# Your assignment
Where an image appears in the data, omit it and reproduce the rest exactly.

[Records shown]

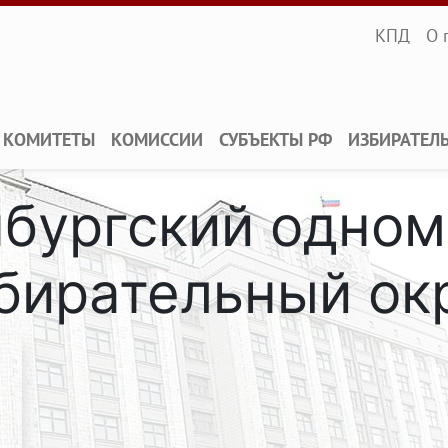
Infopane
КПД
О 
КОМИТЕТЫ
КОМИССИИ
СУБЪЕКТЫ РФ
ИЗБИРАТЕЛ
нбургский одно
бирательный ок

[/Records shown]

# Answer to this exercise
Infopane
КПД
О 
КОМИТЕТЫ
КОМИССИИ
СУБЪЕКТЫ РФ
ИЗБИРАТЕЛ
нбургский одно
бирательный ок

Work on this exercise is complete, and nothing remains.